GDELT (I)


(This is a part of week 7’s learning challenge)

You will use Tableau Desktop to explore this data set.

Checkpoints

As you follow along the tutorial, you will create a series of visulizations and provide answers to questions. Your visualizations may not look exactly the same as what is shown here because the dataset is slightly different.

Checkpoint 1

Download yesterday’s data set from the GDELT raw data site. The file names are in the format YYYYMMDD.export.CSV.zip where YYYY is the four digit year, MM is the two digit month, and DD is the two digit day. Unzip the file and examine the first few lines of the CSV using the head tool.

If you’re running Linux or OS X this tool is already installed and available from your Terminal.app or shell. If you’re on Windows, install CoreUtils for Windows.

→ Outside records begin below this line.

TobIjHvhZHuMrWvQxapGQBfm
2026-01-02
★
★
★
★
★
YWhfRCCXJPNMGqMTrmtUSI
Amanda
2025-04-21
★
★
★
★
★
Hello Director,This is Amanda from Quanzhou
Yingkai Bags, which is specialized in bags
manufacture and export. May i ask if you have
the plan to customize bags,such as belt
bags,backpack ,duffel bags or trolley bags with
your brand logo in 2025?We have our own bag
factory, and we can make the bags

You’ll need to use the “-n” flag on the head command to specify how many lines you want it to display. You’ll notice in your output that there are no headers in this CSV.

Download the headers here and save them in a file called headers.csv. Either copy and paste this line into the top of file using a text editor, use cat, or sed. This article shows you how to do that.

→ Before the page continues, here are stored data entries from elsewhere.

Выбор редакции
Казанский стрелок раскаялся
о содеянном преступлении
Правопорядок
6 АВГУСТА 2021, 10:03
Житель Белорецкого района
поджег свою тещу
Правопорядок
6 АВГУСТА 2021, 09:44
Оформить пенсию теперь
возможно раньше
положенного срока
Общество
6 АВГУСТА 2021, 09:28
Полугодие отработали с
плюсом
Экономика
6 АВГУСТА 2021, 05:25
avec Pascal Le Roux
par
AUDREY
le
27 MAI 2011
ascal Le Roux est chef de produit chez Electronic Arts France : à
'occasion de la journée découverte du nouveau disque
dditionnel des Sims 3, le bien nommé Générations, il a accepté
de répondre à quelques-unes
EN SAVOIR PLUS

Rerun the head command from above and take a screenshot and submit. You should now have the header you need in your file.

headn1

Checkpoint 2

To get an understanding of what is in this data set, familiarize yourself with the GDELT project here. In order to understand the fields in the data set, review the GDELT Data Format Codebook. Some of the fields in the data set use codes that represent actors or event descriptions. These codes are defined under the the CAMEO Actor Code and Event Code sections here.

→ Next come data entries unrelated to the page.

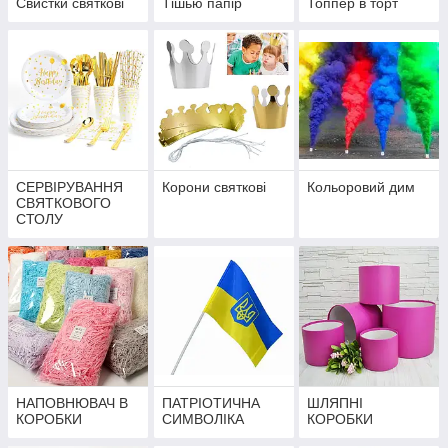
Свистки святкові
Тішью папір
Топпер в торт
СЕРВІРУВАННЯ
Корони святкові
Кольоровий дим
СВЯТКОВОГО
СТОЛУ
НАПОВНЮВАЧ В
ПАТРІОТИЧНА
ШЛЯПНІ
КОРОБКИ
СИМВОЛІКА
КОРОБКИ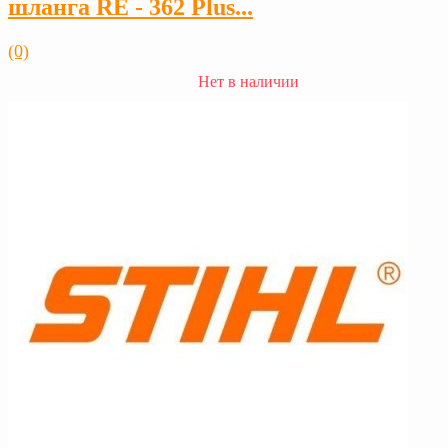
шланга RE - 362 Plus...
(0)
Нет в наличии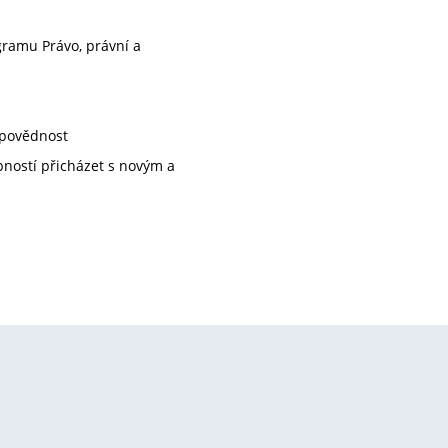
gramu Právo, právní a
dpovědnost
pností přicházet s novým a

Now that you know a bit more about this project, what types of questions do you think this database could provide insight into?

Checkpoint 3

Import the data as an extract by choosing the unzipped CSV file and selecting the “Extract” radio button and then clicking the Go to Worksheet button. Take a screenshot of your dimensions and measures and submit.

imported

Checkpoint 4

Map the action geographic location and color code based on the Goldstein scale. Make a negative number red, and a positive score green. This score shows the theoretical potential impact that type of event will have on the stability of a country. Take a screenshot and submit.

goldstein_map

Checkpoint 5

We shouldn’t assume the map above includes all data points however. Let’s try and figure out how many we’re missing and if there’s some trend we can identify in terms of missing geographic data. Apply a filter that only displays records where latitude is null, and create a bar chart that displays the count of records by event code. Take a screenshot and submit.

Refer to the CAMEO Event Code reference linked above to interpret these events. Do you have any thoughts on why these events are missing geographic information?

null_geo

Challenges

1. Develop Theory

The UN Climate Summit occurred in New York on September 23rd. Prior to the event, demonstrators marched in New York (and around the world) to demand action. The most difficult challenge you’ll face in using data to impact social issues is proving some kind of intervention had an impact. How might you use data to prove that these marches made a difference at the summit? How might you specifically use the GDELT data?

2. Merge Files

Based on your theory from Challenge 1, obtain the relevant data from the raw data site. This should be at least 3 or 4 days worth to get a diverse set of data. In this case, Tableau prefers if the data is in a single CSV. write a Node.js script to merge these CSVs into one file and take a screenshot.

3. Test Your Theory

Attach a screenshot that represents a test of your theory from Challenge 2. Do you think your theory could prove useful in determining if the marches had an impact?